Foto: Daniel Rosenthal
“Muitos [dos produtores de cacau] vivem em pobreza, sendo frequentemente explorados e mal pagos pelas suas colheitas”, conta o The Guardian. “A maioria nem tem dinheiro para comprar um luxo básico no ocidente: uma barra de chocolate.”
Nos anos 80, os produtores recebiam, em média, 16% do valor de uma barra de chocolate. Hoje em dia, esse valor desceu para 6,6%. “São os ocidentais que comem chocolate, nós não”, afirmou um dos produtores.
Recentemente, o governo costa-marfinense intentou uma ação judicial contra a desflorestação causada pela produção de cacau, expulsando os produtores do Parque Nacional de Monte Péko. A organização Human Rights Watch declarou que os despejos tinham sido mal planeados e executados em violação das normas internacionais de direitos humanos. Hoje em dia, o parque voltou a ser ocupado por agricultores que explicam que só precisaram de pagar subornos mais elevados para poderem voltar a cultivar as suas terras no parque.
Os ativistas também têm sido avisados para não interferirem no negócio do cacau. Em 2004, o jornalista franco-canadiano Guy-André Kieffer, que trabalhava numa reportagem sobre o cacau e a corrupção, desapareceu. Acredita-se que tenha sido morto.
O que dizem as empresas?
A Mighty Earth contactou 70 empresas do sector do chocolate relativamente às descobertas da sua investigação. “Nas suas respostas, nenhuma das empresas negou adquirir cacau de áreas protegidas ou contestou qualquer dos factos apresentados”, conta a organização. Algumas empresas reconheceram a necessidade de se agir, mas poucas revelaram medidas concretas.
No princípio deste ano, 34 das principais empresas do sector do chocolate juntaram-se ao Príncipe Charles de Gales e comprometeram-se a anunciar um plano, em novembro de 2017, para acabar com a desflorestação na indústria. “Poderá ser demasiado cedo para se ficar otimista, visto que as iniciativas anteriores para a sustentabilidade do cacau foram demasiado fracas para produzir resultados significativos em todo o sector”, defende a ME.

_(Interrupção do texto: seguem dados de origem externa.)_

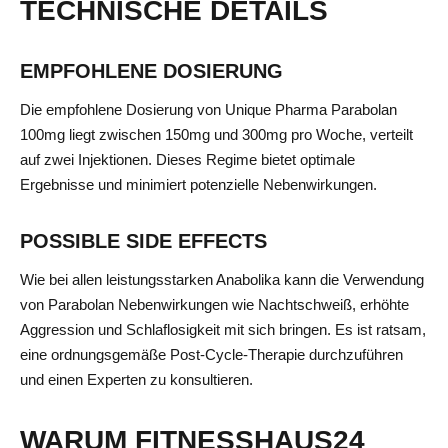
TECHNISCHE DETAILS
EMPFOHLENE DOSIERUNG
Die empfohlene Dosierung von Unique Pharma Parabolan
100mg liegt zwischen 150mg und 300mg pro Woche, verteilt
auf zwei Injektionen. Dieses Regime bietet optimale
Ergebnisse und minimiert potenzielle Nebenwirkungen.
POSSIBLE SIDE EFFECTS
Wie bei allen leistungsstarken Anabolika kann die Verwendung
von Parabolan Nebenwirkungen wie Nachtschweiß, erhöhte
Aggression und Schlaflosigkeit mit sich bringen. Es ist ratsam,
eine ordnungsgemäße Post-Cycle-Therapie durchzuführen
und einen Experten zu konsultieren.
WARUM FITNESSHAUS24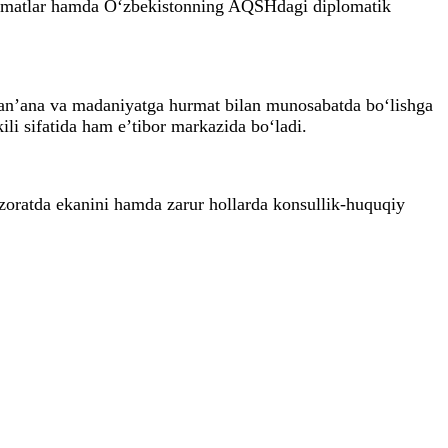
 xizmatlar hamda O‘zbekistonning AQSHdagi diplomatik
 an’ana va madaniyatga hurmat bilan munosabatda bo‘lishga
li sifatida ham e’tibor markazida bo‘ladi.
azoratda ekanini hamda zarur hollarda konsullik-huquqiy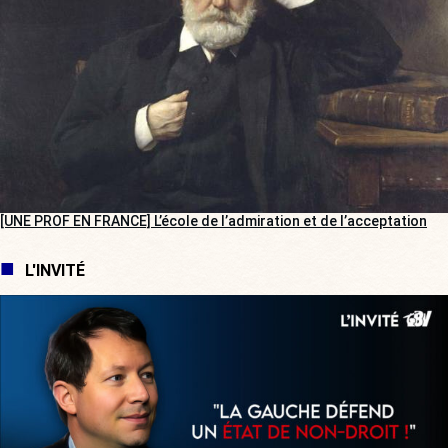
[UNE PROF EN FRANCE] L’école de l’admiration et de l’acceptation
L'INVITÉ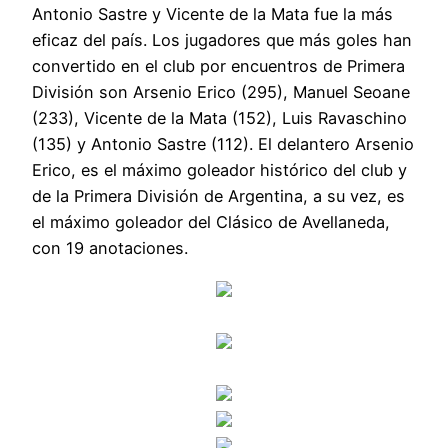
Antonio Sastre y Vicente de la Mata fue la más
eficaz del país. Los jugadores que más goles han
convertido en el club por encuentros de Primera
División son Arsenio Erico (295), Manuel Seoane
(233), Vicente de la Mata (152), Luis Ravaschino
(135) y Antonio Sastre (112). El delantero Arsenio
Erico, es el máximo goleador histórico del club y
de la Primera División de Argentina, a su vez, es
el máximo goleador del Clásico de Avellaneda,
con 19 anotaciones.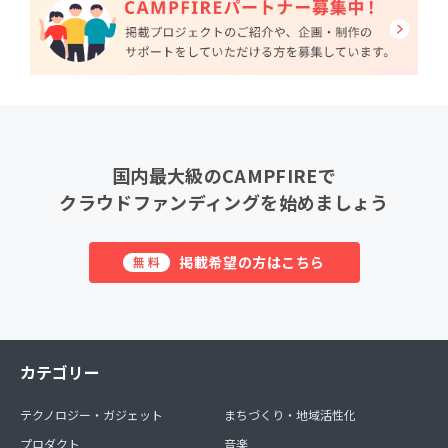
国内最大級のCAMPFIREで
クラウドファンディングを始めましょう
掲載希望の方はこちら
無料
カテゴリー
テクノロジー・ガジェット
まちづくり・地域活性化
プロダクト
音楽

Alguns dos produtores de cacau já vivem nas áreas protegidas há décadas e um dos grandes problemas que a indústria e o governo precisam de abordar em novembro é a melhor forma de os reinstalar e de lhes encontrar novas ocupações.
O compromisso dos governos para proteger as florestas nacionais também é essencial. “As empresas por si só não podem resolver esta situação e o governo por si só não pode resolvê-la”, disse Richard Scobey do grupo World Cocoa Foundation.